Jewel-Osco, which also recently eliminated its Preferred Customer loyalty cards, plans to instead hire more cashiers and add shorter express lanes, said Sperling.

"We are creating an environment to better connect with our customers and give them more personalized service, one on one," Sperling said. "We think that our shoppers will be happy with our improved service."

The move is part of a growing trend nationwide among some large retailers that are returning to the human touch, despite the extra labor costs. Also, technology glitches, restrictions on purchasing liquor and other controlled products, and a higher rate of theft are contributing to the decline of self-checkout at retailers nationwide, said Jeff Weidauer, vice president of marketing and strategy for Vestcom, a marketing firm for retailers.

"We believe that in the next couple of years, self-checkout will be eliminated altogether," said Weidauer.

In Jewel's case, loss prevention is one of the factors, but the key reason for this decision is customer service, Sperling said.

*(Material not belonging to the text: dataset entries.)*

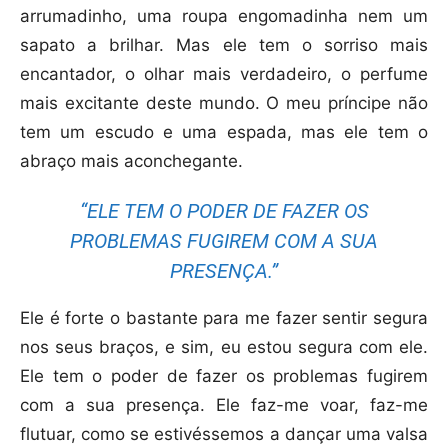
arrumadinho, uma roupa engomadinha nem um
sapato a brilhar. Mas ele tem o sorriso mais
encantador, o olhar mais verdadeiro, o perfume
mais excitante deste mundo. O meu príncipe não
tem um escudo e uma espada, mas ele tem o
abraço mais aconchegante.
“ELE TEM O PODER DE FAZER OS
PROBLEMAS FUGIREM COM A SUA
PRESENÇA.”
Ele é forte o bastante para me fazer sentir segura
nos seus braços, e sim, eu estou segura com ele.
Ele tem o poder de fazer os problemas fugirem
com a sua presença. Ele faz-me voar, faz-me
flutuar, como se estivéssemos a dançar uma valsa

"We have set a higher bar for customer service in our stores this year, and we feel that letting a customer come in, shop and leave without any opportunity for that last interaction at the check stand isn't reflective of the culture we're establishing," Sperling said.

Many grocers and other retailers started using self-checkout technology in the Chicago and suburban area roughly a decade ago, including Dominick's, Home Depot, Walmart and others.

Grand Rapids, Mich.,-based Meijer stores began using self-checkout lanes in 1998, and most of its stores have had self-checkout lanes for at least 10 years, said Meijer spokesman Frank Guglielmi.

Meijer said it plans to continue with self-checkout lanes, despite what competitors are doing. Meijer regularly updates the scanning technology and even added conveyor-belt lanes for the larger orders, said Meijer spokesman Frank Guglielmi.

"Many of our customers like the self-scan option and for those customer who prefer a staffed checkout lane, we still have most of our checkout lanes dedicated to staffed cashiers. It's really about offering choices for our customers," Guglielmi said.

Good service is a strong point of difference in today's competitive grocery market, said Bill Bishop, industry analyst and chief architect of Barrington-based Brick Meets Click.

"Some people just want to get out quickly and, for many of them, self-service checkouts have become a good option. If they're taken away, that'll be poorer service from their point of view," said Bishop. "Other people appreciate the help and sometimes even a conversation with employees. These customers will appreciate having more lanes open to keep the lines short."

While the equipment helps to reduce labor costs, it can stress employees who are staffing four to six self-checkout lanes when problems or interruptions occur, experts said. Whenever alcohol is sold, an employee over age 21 still is required to scan it due to age limitations on the purchase. Also, if there is a technology glitch, a coupon isn't accepted or a code is wrong, then a cashier still has to help the customer, experts said.

Also, theft increased at self-checkout lanes and some stores tried random checks of customer orders after they completed their transactions, Weidauer said.

"The chance of catching someone randomly was rare and the chance of upsetting a good customer was high, because they'll feel like they were called out. There was just no good way to handle that," Weidauer said.

Most of all, people enjoy talking with someone in the store. The self-checkout system just doesn't provide that connection, Weidauer said.

"They've lost that contact, which is part of the whole shopping experience. It almost was like shopping online," said Weidauer said.